Ernährung:Die Last der Pizza

US-Wirte müssen künftig sagen, wie viel Kalorien ihr Essen hat.

Von Kim Björn Becker

Der größte Genuss stellt sich bekanntlich immer dann ein, wenn man sich keine Gedanken darum machen muss. So auch im gehobenen Restaurant: Der Hummer schmeckt noch einmal deutlich besser, wenn man sich auch noch den Luxus leisten kann, nicht einmal wissen zu müssen, was er eigentlich kostet - weil es sowieso keine Rolle spielt. Doch die sogenannte Damenkarte, die ohne Preisangaben auskommt, ist heute ebenso überholt wie die Vorstellung, dass fehlende Informationen irgendwie ihr Gutes hätten.

Der Trend geht in die entgegengesetzte Richtung, vor allem in den Vereinigten Staaten.

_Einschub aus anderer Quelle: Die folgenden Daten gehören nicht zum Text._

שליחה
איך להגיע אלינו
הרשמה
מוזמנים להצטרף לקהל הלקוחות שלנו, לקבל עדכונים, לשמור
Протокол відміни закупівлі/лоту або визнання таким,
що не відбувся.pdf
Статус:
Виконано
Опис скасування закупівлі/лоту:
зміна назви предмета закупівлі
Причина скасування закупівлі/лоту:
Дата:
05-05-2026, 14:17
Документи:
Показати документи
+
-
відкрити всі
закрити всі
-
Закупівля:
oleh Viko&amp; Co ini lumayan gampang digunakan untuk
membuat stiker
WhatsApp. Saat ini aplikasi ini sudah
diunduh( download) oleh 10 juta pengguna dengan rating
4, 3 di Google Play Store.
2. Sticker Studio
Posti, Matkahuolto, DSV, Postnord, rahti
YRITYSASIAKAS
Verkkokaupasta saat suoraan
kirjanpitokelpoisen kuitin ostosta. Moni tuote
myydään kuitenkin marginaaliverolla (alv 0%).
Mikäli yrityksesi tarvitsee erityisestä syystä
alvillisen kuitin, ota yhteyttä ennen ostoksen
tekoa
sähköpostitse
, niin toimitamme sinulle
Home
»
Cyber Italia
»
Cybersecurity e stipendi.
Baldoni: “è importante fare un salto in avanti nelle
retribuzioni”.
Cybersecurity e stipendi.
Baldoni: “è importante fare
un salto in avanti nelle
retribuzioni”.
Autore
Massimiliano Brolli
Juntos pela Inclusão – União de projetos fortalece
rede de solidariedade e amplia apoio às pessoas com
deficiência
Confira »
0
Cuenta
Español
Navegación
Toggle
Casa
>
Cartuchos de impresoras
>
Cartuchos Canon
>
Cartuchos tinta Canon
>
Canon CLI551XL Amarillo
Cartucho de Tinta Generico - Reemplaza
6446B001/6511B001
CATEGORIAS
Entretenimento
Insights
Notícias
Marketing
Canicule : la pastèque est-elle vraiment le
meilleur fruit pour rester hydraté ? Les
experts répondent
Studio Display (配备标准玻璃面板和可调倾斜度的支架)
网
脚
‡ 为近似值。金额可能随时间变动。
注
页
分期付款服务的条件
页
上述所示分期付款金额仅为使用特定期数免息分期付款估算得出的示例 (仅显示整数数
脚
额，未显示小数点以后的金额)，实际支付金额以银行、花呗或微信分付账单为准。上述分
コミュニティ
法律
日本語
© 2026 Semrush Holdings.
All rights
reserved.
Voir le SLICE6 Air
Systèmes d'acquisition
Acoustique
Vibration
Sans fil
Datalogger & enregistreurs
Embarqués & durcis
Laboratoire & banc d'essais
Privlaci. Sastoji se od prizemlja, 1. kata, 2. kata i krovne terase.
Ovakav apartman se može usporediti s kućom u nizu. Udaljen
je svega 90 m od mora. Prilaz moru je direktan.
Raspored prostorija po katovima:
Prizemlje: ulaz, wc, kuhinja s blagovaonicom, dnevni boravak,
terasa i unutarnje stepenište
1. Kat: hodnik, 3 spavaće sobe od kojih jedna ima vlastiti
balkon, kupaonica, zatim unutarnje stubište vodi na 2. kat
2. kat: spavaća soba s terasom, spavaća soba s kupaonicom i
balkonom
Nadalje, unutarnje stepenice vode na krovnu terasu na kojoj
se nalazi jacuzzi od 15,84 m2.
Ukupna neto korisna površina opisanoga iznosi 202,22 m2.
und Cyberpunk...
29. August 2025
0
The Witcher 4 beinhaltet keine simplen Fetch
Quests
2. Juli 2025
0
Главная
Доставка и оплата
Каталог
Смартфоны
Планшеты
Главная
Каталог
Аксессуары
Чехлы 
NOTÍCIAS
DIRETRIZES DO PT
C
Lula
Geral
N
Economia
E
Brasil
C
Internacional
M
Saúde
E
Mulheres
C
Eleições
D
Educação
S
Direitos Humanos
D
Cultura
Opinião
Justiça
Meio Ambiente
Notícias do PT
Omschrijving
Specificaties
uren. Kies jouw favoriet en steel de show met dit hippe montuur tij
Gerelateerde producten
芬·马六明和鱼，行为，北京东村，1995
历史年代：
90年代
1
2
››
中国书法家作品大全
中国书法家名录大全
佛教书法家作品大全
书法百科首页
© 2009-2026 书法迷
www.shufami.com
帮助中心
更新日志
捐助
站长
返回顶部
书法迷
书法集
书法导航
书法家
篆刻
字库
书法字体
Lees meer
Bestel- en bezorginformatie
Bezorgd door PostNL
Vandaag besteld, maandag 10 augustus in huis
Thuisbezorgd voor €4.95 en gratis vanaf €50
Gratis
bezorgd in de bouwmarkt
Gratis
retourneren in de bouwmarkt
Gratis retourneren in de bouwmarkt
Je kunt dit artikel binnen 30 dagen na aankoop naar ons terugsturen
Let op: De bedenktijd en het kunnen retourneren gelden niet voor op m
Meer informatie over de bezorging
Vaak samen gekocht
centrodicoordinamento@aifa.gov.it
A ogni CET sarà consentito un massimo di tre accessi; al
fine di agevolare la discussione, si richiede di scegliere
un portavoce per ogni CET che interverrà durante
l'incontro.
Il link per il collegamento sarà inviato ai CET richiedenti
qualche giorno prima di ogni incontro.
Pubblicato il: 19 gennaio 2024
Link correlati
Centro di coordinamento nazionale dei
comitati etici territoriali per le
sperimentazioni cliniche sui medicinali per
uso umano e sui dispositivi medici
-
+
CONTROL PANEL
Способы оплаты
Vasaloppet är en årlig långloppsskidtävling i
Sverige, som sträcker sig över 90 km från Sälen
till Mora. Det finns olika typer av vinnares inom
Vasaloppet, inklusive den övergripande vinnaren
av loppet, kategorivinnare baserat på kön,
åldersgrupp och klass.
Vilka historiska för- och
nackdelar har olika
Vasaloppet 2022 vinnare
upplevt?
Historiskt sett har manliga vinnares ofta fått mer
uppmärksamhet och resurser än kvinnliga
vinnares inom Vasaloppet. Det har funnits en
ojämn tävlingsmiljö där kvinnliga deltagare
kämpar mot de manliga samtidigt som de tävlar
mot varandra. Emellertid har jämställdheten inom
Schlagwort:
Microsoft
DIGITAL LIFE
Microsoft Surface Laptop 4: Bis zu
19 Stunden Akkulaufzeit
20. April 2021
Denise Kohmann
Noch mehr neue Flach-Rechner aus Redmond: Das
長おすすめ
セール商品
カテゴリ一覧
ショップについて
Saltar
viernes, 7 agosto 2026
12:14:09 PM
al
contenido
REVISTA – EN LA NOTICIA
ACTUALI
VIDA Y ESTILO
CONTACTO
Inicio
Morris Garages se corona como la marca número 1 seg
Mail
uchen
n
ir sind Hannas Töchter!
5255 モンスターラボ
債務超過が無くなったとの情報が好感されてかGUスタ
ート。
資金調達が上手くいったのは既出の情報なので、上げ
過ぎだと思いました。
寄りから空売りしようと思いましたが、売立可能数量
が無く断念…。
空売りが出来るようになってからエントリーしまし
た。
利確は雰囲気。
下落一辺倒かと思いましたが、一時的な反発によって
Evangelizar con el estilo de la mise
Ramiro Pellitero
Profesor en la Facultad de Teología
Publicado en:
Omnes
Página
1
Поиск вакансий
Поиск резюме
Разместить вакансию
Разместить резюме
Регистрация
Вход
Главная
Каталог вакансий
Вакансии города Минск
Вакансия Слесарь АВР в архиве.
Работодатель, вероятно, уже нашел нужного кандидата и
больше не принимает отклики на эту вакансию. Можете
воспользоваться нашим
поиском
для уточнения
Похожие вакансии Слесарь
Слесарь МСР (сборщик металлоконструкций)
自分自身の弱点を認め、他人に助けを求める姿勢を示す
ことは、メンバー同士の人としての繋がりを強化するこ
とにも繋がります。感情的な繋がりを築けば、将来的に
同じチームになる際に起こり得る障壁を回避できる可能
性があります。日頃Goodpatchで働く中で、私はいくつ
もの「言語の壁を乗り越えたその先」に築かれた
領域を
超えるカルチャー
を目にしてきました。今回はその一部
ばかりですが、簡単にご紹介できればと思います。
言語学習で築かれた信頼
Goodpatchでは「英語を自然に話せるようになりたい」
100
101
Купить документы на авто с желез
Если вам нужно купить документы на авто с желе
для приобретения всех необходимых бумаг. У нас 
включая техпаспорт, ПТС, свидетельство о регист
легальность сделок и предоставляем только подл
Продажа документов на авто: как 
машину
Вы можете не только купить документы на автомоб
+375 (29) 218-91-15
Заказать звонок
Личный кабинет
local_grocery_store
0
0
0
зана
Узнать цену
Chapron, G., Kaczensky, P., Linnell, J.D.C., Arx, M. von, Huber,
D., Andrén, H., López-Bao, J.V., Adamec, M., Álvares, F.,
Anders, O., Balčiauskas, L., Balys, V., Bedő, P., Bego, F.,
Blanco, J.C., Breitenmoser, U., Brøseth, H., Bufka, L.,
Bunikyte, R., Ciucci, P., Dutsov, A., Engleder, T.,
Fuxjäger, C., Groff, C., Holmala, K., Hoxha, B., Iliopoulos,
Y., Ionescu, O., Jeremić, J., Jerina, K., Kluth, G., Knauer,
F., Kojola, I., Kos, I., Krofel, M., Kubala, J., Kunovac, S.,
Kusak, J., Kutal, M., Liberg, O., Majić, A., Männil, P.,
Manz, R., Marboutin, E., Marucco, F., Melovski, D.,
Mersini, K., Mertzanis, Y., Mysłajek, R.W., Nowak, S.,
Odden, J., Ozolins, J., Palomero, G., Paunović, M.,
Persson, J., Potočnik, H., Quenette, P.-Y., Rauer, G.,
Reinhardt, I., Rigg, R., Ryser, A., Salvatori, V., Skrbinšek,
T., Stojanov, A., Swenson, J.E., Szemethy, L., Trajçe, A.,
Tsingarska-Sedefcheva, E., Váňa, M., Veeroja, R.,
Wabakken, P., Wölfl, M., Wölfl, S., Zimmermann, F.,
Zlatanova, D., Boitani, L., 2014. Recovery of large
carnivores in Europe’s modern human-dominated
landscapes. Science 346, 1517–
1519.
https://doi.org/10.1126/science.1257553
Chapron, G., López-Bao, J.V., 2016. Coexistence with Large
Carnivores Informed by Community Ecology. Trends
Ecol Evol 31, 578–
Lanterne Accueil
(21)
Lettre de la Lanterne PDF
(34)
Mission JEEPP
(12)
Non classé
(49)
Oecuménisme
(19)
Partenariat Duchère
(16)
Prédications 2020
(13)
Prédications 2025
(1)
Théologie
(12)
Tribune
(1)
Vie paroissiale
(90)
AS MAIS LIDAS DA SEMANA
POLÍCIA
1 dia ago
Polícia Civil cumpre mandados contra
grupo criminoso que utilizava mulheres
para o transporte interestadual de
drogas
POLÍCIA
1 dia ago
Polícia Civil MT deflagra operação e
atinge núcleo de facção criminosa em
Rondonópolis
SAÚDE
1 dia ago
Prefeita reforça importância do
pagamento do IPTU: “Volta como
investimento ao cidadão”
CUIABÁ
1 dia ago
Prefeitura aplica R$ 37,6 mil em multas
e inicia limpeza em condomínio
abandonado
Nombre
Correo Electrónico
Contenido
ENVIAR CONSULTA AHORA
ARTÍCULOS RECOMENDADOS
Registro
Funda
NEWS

Dort weisen die Speisekarten wie fast überall auf der Welt die Preise aus, doch nicht nur das. Von Mai 2018 an sind alle Gastronomen verpflichtet, zusätzlich mitzuteilen, wie viele Kalorien ein Gericht hat. Der Gast weiß dann also ganz genau, wie ihn das jeweilige Essen schädigt - finanziell und gesundheitlich. Die amerikanische Lebensmittelbehörde FDA will damit etwas gegen die grassierende Fettleibigkeit unternehmen. Denn viele Amerikaner ernähren sich nicht sonderlicht gut - fettiges Fast Food und stark gezuckerte Getränke haben bereits mehr als jeden Dritten fettleibig werden lassen. Bessere Informationen sollen den Menschen helfen, gesünder zu essen.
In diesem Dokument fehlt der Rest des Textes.